E aqui fica a pergunta: Onde é a nosso casa? Ou melhor: Onde é o nosso lugar no mundo?
Por isso pra mim existe Casa/Lar e lugar no mundo. Não sei se ficou claro ao longo do texto. Um é o espaço físico, e o outro um lugar de intensa identificação, mesmo que não o habitemos. Esses dias compartilhei uma frase do escritor Pico Iyer no instagram no qual ele nos convidava a fazer duas perguntas quando chegamos em casa após uma viagem: o que tocou você e o que surpreendeu você após esta viagem?
Ele faz estas perguntas como formas de entender o que pode ser transformador na rotina. Para ele, o viajar não é a respeito deixar a casa e sim promover uma mudança de hábitos. Eu achei isso tão interessante, pois eu sempre vejo a experiência da viagem como algo que promove uma mudança de olhar, mas não de rotina. O viajar por si só seria já essa saída da rotina. Fiz essa reflexão e percebi, por exemplo, que tenho tendência a ter uma vida mais pacata e tranquila quando estou em casa.

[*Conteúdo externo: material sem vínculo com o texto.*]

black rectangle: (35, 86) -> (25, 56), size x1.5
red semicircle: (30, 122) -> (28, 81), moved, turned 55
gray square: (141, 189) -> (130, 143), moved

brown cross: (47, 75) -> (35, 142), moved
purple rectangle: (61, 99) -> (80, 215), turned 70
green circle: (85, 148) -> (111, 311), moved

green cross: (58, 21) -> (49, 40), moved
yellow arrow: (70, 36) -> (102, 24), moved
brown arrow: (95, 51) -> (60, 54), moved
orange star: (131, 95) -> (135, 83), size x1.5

Em seu TED Talk, Where is Home?, ele reflete sobre os espaços que escolher atribuir o valor de casa, independente da forma como o visitamos, seja com visto de turista ou residente, como os locais nos vêem, e como a nossa percepção a respeito disso muda. Para isso, o autor revisita suas origens e comenta como mesmo sendo considerado por outros indiano, ele não se vê desta forma e nem nunca foi à Índia. Ele faz essa reflexão acerca do lar e do viajar e como muitas pessoas tem deixado seus países de origem se instalando em novos países, o que as afasta muitas vezes do que é conhecido. Mas isso já é uma conversa para um outro post.
Até breve!
ps: Estou curiosa para ler: “A Place in the World: Finding the Meaning of Home” de Frances Mayes, autora de Sob o sol da Toscana, que será lançado no próximo 23 de Agosto. Colocarei abaixo a reprodução da descrição original do livro, tal como encontrada na Amazon.
A Place in the World explores Mayes's passion and obsessions with houses and the things that inhabit them--old books, rich food, beloved friends, transportive art. The indelible marks each refuge has left on her and how each home influenced the next serve as the foundations of its chapters.

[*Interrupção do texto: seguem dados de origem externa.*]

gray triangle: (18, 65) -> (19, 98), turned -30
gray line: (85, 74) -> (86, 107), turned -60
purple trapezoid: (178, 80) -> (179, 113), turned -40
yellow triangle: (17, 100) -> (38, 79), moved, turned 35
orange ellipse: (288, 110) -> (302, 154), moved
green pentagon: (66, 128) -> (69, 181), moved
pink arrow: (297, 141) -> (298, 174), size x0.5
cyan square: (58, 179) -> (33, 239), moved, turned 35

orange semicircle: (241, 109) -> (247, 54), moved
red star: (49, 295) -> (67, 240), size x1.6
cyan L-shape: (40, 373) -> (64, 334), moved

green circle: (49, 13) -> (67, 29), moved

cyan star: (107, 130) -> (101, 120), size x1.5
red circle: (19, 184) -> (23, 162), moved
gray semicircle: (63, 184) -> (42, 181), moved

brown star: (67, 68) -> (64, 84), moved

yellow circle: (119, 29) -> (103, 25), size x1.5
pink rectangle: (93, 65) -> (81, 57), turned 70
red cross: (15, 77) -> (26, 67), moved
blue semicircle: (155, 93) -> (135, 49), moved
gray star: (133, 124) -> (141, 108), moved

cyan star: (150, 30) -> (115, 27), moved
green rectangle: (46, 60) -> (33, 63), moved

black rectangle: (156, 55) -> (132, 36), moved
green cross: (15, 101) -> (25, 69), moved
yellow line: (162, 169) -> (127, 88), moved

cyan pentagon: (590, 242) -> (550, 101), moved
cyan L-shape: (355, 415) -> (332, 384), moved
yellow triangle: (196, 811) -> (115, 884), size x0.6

Written in Mayes's signature intimate style, A Place in the World captures the adventure of moving on while seeking comfort in the cornerstone closest to all of us - home.
Gosto de como Mayes trabalha as questões do viajar e do habitar. Uma frase que me chamou a atenção é: “Obsessão pela casa e pelas coisas que habitam nela, como livros, comidas, amigos…“. Acho que vai ser um livro interessante! Estou ansiosa!
outra era: “O que é arquitetura pra você?” - Essa eu lembro de ter respondido que era algo perceptível por todos sentidos - como podemos ver, eu ainda levo isso a sério.